I wanted to share a quick insight that’s helped me ship faster and cleaner apps and avoid hidden issues down the road.
The way you structure your database in Bubble can either unlock smooth development or quietly sabotage your app as it grows.
When I first started, I underestimated how crucial clear data relationships and lean field design were. Over time, I realized:
It’s better to use Option Sets than static text fields (especially for roles, statuses, types).
Avoid storing everything in one massive data type break things down into reusable and scalable chunks.

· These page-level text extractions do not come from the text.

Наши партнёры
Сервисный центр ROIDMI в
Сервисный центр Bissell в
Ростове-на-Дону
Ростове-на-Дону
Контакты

If a field doesn’t help with filtering/search/display it may not belong in the database.
And don’t forget: Privacy Rules are just as important as the fields themselves.

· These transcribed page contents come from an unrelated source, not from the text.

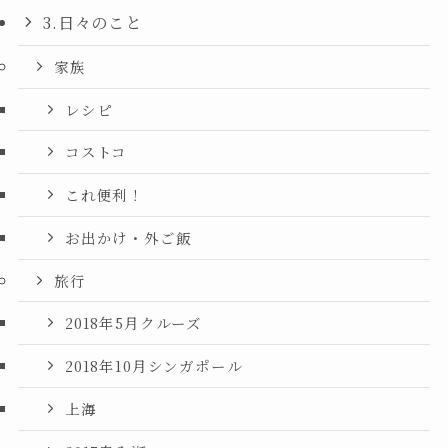
3.日々のこと
家族
レシピ
コストコ
これ便利！
お出かけ・外ご飯
旅行
2018年5月クルーズ
2018年10月シンガポール
上海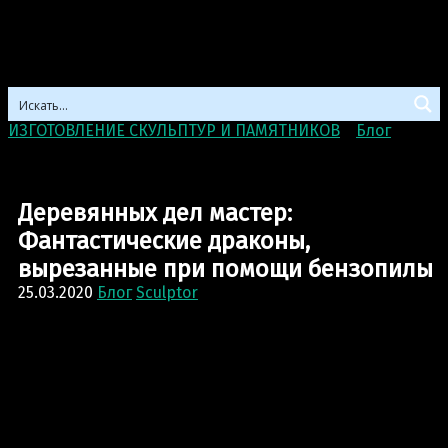
ИЗГОТОВЛЕНИЕ СКУЛЬПТУР И ПАМЯТНИКОВ
>
Блог
>
Деревянных дел мастер: Фантастические драконы,
вырезанные при помощи бензопилы
Деревянных дел мастер:
Фантастические драконы,
вырезанные при помощи бензопилы
25.03.2020
Блог
Sculptor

Once I started planning my database first (even on paper) before building, my workflows became cleaner, page loads faster, and my logic easier to debug.
Anyone else have that “aha” moment with Bubble’s database?
Would love to hear your best structuring tips too
Glad you had the ‘ah ha’ moment. I see many clients that have a database setup that isn’t very good. Although it helps them get off the ground, there is a lot of work to clean it up. Some are better off starting again from scratch.
Using Option Sets with rich attributes like color, images, and message blurbs is such a smart approach especially for something like a loyalty card where consistency and performance really matter. I love how you’re leveraging them beyond just basic labels turning them into dynamic, design-friendly data blocks. Super efficient.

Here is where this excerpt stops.